Apache Spark integration

Status: shipped (runnable example in docs/examples/python/pyspark-bigquery/).

The spark-bigquery-connector uses the Storage Read API for high-throughput reads. Point it at the emulator:

spark.conf.set("viewsEnabled", "true")
df = (
    spark.read
        .format("bigquery")
        .option("project", "test-project")
        .option("parentProject", "test-project")
        .option("endpoint", "localhost:9060")   # gRPC
        .option("useAvroLogicalTypes", "true")
        .load("sales.orders")
)

Storage Write API sink writes are equivalently configured. See the example project for a complete Spark job.

Storage Read API — bare record-batch IPC contract (v1.0.1)

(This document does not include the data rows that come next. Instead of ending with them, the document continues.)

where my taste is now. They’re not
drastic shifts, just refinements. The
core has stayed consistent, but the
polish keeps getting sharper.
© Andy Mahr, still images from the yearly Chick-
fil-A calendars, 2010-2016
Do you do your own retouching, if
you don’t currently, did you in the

Under v1.0.0 the server packed a full Arrow IPC stream (schema-message + batches + EOS marker) into ReadRowsResponse.arrow_record_batch.serialized_record_batch. Real BigQuery sends only the record-batch bytes — the schema travels on ReadSession.arrow_schema.serialized_schema. The mismatch tripped the canonical google-cloud-bigquery-storage reader.to_arrow(session) helper with Expected IPC message of type record batch but got schema.

v1.0.1 (#15 / ADR 0033) shipped the spec-conforming bare record-batch format. The canonical helper now works against bqemulator unchanged:

arrow_table = reader.to_arrow(session)

If you're pinning to v1.0.0 you still need the pyarrow.ipc.open_stream workaround — upgrade to v1.0.1+ to use the canonical path.

Note: Dictionary-encoded columns (at any nesting depth in structs / lists / maps / unions) are rejected by the v1.0.1 producer with a clear ValueError rather than silently produce a payload the consumer can't decode. See ADR 0033 for the formal contract.

Plaintext gRPC

bqemulator serves the Storage Read API over plaintext gRPC. The default BigQueryReadClient transport wraps every call in TLS, which fails the handshake against a plaintext endpoint (SSL_ERROR_SSL: WRONG_VERSION_NUMBER). Construct an grpc.insecure_channel explicitly and pass it via the transport:

import grpc
from google.cloud import bigquery_storage_v1
from google.cloud.bigquery_storage_v1.services.big_query_read.transports import (
    BigQueryReadGrpcTransport,
)

channel = grpc.insecure_channel("localhost:9060")
transport = BigQueryReadGrpcTransport(channel=channel)
storage = bigquery_storage_v1.BigQueryReadClient(transport=transport)